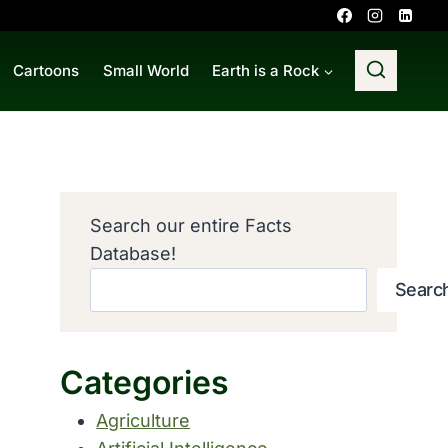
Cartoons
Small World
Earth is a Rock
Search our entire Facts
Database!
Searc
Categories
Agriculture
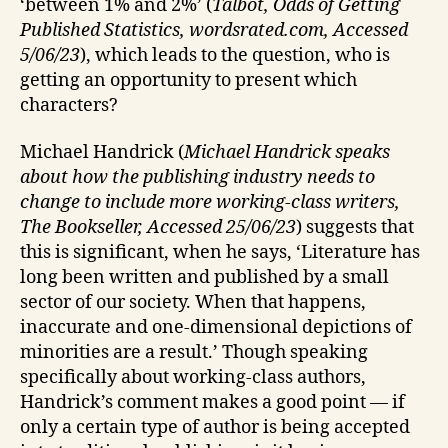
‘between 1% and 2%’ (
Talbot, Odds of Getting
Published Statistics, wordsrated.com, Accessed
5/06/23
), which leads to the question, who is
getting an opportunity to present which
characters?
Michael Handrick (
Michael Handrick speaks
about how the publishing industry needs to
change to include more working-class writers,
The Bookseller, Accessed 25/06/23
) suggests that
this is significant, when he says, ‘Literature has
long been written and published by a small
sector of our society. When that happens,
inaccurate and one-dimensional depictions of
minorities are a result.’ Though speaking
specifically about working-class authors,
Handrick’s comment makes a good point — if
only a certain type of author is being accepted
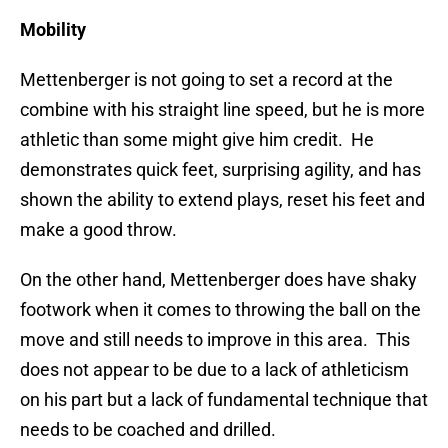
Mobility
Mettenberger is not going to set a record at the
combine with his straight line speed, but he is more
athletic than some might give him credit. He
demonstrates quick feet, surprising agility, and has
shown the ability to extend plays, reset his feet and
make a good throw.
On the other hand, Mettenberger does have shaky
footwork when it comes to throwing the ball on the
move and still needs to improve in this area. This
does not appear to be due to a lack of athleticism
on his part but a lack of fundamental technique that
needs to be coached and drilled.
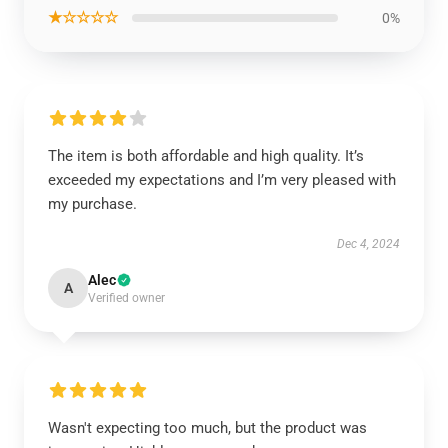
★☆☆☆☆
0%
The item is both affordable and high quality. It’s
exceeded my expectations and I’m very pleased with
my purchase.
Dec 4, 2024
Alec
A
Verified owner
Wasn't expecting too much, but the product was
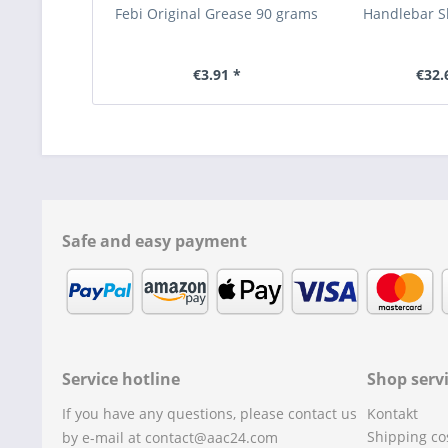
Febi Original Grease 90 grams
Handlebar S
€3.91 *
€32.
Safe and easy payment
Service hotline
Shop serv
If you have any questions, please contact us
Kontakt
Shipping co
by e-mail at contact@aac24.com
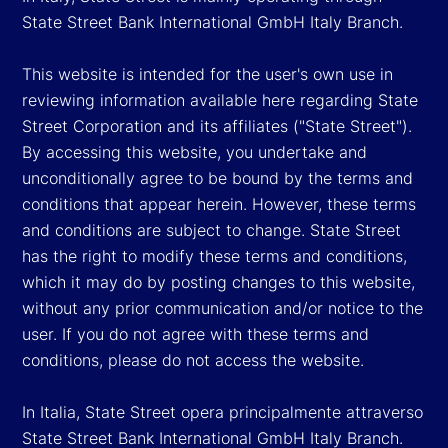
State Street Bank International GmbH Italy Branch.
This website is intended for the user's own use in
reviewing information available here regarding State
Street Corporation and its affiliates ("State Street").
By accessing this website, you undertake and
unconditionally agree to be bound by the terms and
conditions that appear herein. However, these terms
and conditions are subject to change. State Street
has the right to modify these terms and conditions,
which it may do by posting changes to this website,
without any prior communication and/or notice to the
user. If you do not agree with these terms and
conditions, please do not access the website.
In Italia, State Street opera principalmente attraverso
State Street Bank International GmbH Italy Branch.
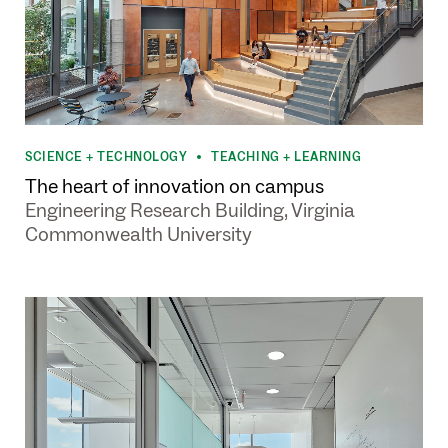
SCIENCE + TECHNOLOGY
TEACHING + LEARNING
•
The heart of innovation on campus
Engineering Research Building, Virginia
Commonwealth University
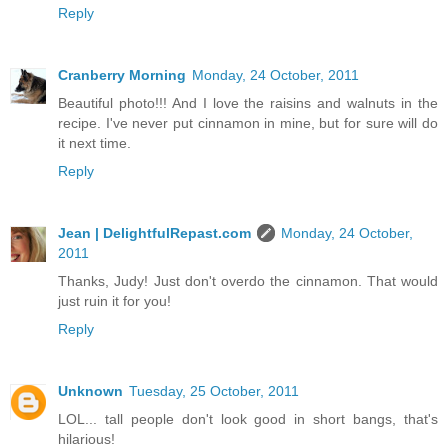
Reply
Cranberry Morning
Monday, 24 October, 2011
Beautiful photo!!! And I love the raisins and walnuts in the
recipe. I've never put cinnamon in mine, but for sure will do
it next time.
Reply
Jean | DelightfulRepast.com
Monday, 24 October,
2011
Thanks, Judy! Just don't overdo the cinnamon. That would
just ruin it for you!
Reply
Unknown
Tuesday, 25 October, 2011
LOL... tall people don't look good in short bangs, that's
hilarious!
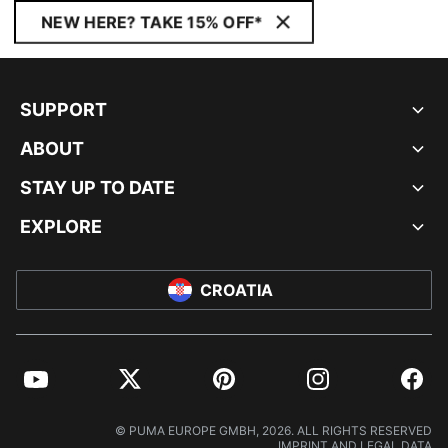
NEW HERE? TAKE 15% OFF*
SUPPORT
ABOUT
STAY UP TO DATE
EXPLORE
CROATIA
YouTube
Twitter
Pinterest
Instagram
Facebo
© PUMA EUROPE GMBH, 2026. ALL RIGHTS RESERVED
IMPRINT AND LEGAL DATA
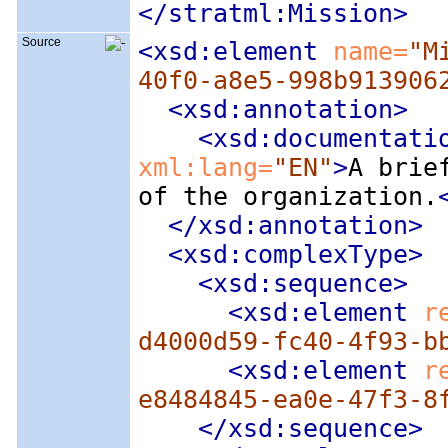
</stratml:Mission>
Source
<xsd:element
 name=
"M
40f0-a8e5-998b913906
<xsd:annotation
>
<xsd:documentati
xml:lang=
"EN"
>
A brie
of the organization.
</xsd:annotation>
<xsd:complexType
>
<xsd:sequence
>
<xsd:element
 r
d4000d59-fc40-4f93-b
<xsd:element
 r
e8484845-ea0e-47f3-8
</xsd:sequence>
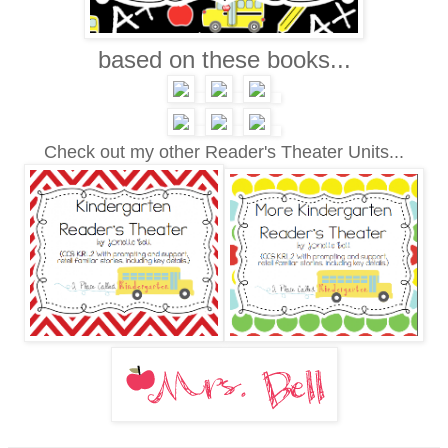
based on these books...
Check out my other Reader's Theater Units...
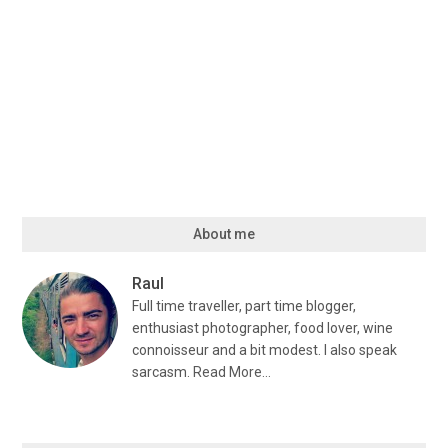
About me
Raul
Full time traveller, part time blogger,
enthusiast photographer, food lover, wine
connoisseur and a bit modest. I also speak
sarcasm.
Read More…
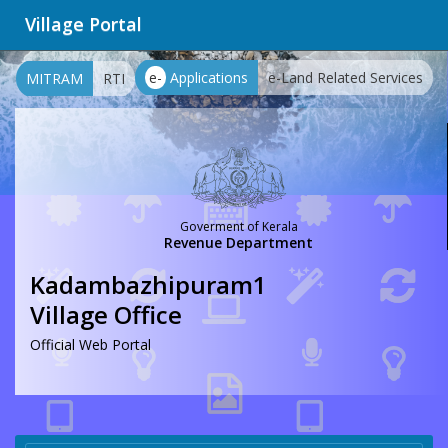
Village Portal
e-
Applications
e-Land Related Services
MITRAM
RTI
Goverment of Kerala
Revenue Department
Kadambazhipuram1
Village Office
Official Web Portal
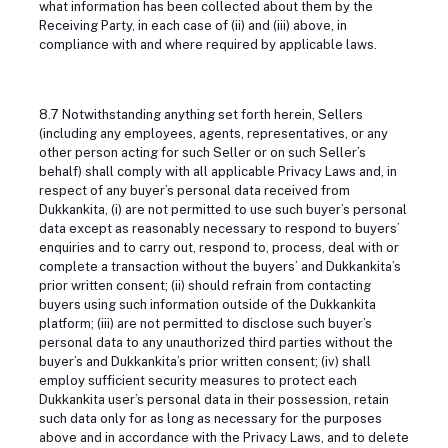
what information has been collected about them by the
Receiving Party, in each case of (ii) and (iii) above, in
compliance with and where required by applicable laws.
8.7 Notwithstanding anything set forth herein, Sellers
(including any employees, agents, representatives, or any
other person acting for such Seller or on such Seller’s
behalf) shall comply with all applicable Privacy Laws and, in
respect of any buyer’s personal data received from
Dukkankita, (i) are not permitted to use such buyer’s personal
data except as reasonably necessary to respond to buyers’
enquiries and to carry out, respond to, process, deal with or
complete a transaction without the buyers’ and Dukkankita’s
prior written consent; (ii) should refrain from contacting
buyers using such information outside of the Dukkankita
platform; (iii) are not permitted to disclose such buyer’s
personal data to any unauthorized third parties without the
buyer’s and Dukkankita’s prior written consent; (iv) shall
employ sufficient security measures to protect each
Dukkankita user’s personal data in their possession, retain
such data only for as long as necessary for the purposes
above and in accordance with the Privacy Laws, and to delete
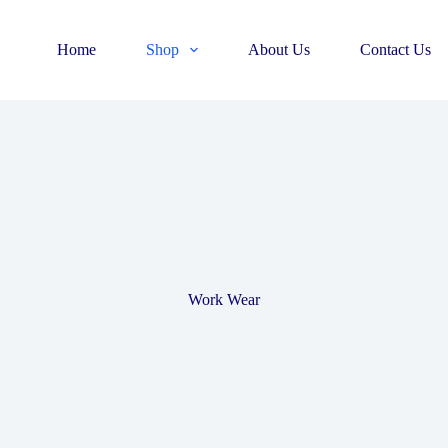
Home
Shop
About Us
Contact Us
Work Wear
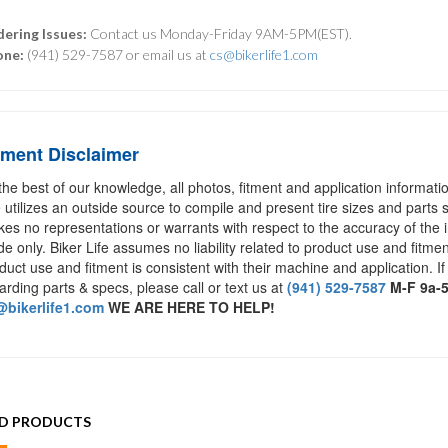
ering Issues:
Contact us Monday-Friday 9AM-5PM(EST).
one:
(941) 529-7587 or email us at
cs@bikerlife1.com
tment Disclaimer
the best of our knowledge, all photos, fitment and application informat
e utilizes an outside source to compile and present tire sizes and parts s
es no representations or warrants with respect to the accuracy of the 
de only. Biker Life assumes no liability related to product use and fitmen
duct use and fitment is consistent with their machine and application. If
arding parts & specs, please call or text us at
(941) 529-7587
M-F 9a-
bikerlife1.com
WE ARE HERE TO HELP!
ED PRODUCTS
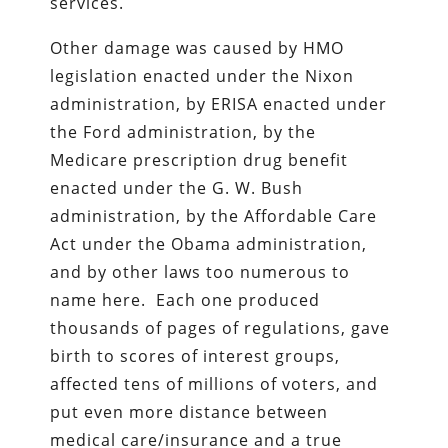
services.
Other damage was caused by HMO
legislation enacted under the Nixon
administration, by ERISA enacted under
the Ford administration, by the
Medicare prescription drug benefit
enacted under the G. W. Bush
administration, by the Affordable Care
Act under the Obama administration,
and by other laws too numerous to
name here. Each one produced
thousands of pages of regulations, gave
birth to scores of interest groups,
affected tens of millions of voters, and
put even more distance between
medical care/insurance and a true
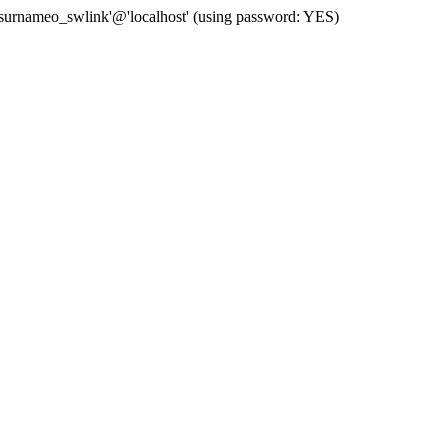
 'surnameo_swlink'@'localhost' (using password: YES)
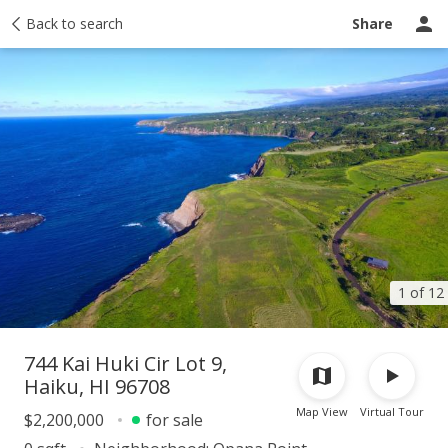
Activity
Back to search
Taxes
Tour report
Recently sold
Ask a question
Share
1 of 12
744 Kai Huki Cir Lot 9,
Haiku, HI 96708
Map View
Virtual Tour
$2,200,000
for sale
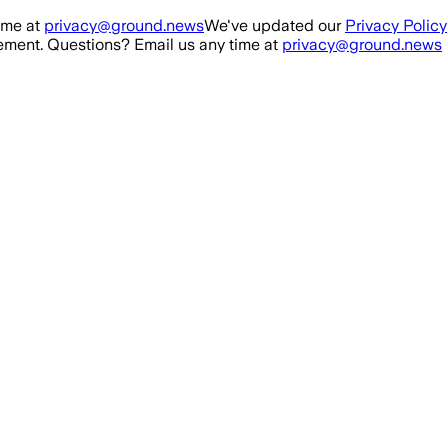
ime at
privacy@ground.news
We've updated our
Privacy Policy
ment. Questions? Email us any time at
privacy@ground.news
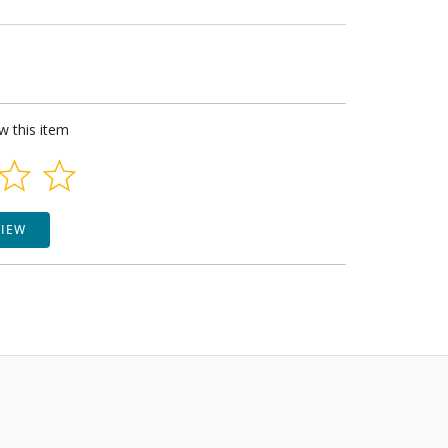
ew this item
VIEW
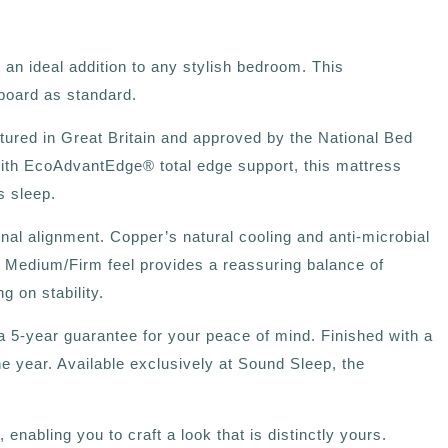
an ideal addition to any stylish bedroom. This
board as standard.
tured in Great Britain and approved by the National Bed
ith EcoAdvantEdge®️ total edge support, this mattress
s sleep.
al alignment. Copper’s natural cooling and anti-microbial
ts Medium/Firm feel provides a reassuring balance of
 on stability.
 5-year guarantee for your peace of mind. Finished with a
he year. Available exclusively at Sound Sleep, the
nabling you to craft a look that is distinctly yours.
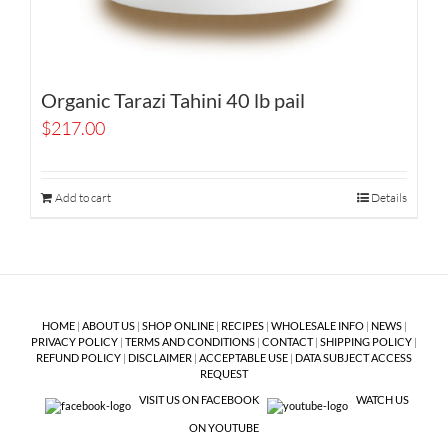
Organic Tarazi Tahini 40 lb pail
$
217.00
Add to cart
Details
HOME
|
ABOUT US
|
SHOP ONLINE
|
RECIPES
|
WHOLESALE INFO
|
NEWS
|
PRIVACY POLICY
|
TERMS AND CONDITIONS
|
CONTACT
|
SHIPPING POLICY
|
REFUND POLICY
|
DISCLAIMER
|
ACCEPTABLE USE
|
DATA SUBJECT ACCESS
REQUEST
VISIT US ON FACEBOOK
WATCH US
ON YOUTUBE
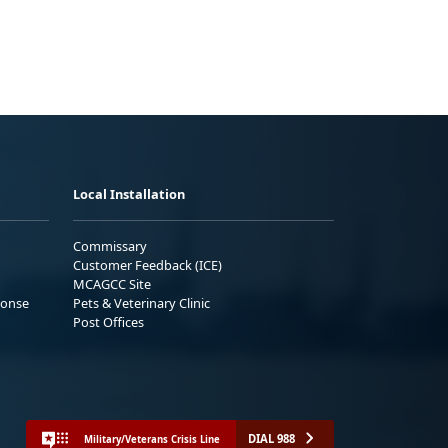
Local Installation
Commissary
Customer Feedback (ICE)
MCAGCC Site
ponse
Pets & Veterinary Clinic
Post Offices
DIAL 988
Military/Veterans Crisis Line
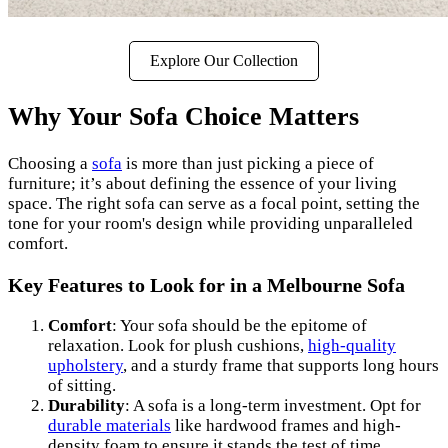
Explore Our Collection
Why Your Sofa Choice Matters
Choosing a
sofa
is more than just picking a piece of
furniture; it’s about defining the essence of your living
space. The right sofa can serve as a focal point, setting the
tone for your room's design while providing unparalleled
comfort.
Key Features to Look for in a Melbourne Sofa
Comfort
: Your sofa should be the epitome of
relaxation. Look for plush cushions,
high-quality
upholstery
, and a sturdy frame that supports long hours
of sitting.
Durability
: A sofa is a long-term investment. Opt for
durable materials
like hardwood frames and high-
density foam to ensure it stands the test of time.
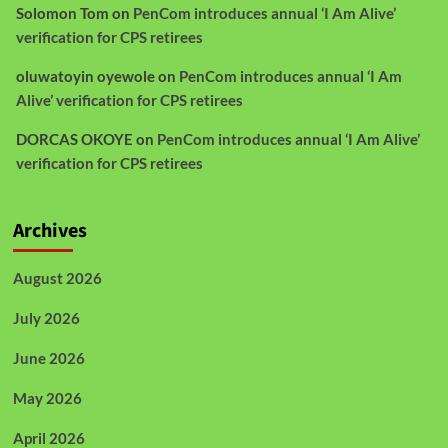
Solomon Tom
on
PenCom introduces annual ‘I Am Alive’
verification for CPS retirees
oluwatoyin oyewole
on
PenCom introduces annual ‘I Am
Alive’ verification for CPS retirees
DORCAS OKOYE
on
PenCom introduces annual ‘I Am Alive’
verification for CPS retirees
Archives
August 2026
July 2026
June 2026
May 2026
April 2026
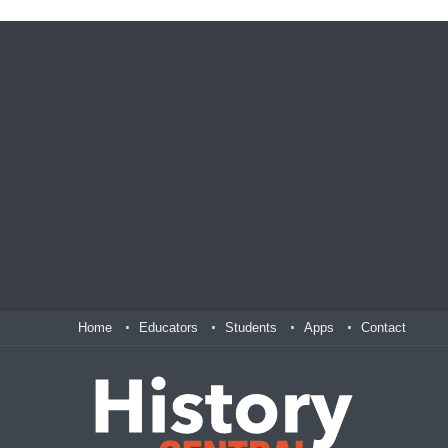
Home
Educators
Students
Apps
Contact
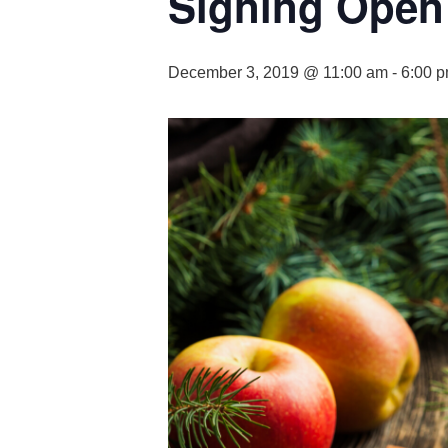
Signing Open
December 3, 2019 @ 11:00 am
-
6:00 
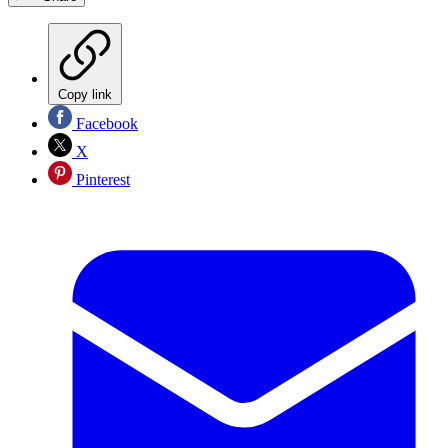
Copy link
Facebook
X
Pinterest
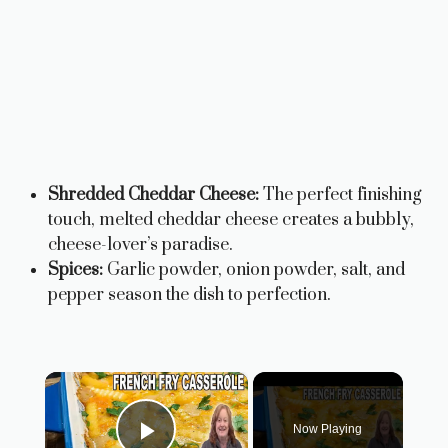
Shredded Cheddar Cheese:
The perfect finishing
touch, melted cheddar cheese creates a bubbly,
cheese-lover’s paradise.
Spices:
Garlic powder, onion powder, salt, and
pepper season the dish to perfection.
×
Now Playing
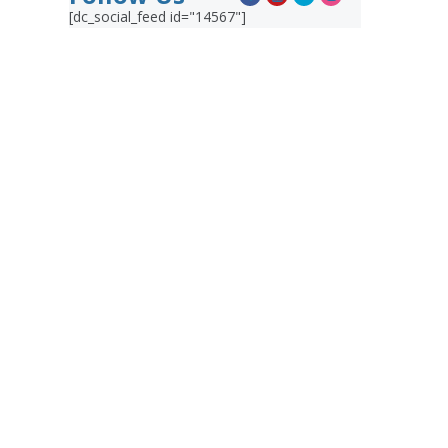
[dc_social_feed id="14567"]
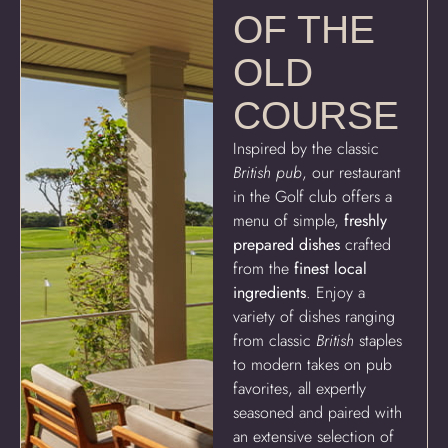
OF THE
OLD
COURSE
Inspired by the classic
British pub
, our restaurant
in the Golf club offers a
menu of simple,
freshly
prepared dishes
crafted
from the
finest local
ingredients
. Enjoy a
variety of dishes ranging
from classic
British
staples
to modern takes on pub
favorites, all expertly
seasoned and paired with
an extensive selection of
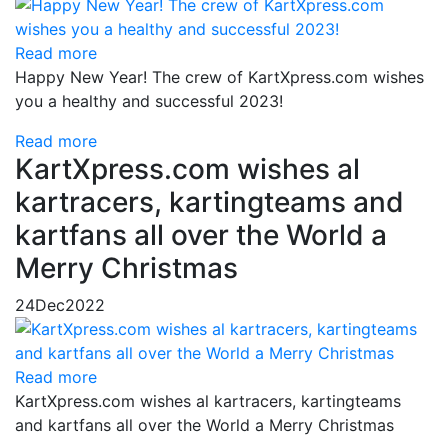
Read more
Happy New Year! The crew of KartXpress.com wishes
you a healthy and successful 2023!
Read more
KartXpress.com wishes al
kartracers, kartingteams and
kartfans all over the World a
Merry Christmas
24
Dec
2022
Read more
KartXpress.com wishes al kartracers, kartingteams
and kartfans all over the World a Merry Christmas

+++

Your task ▸
If a line in the records contains the string "Michael", copy it out.

Answer box ▸
Michael Handrick (
Michael Handrick speaks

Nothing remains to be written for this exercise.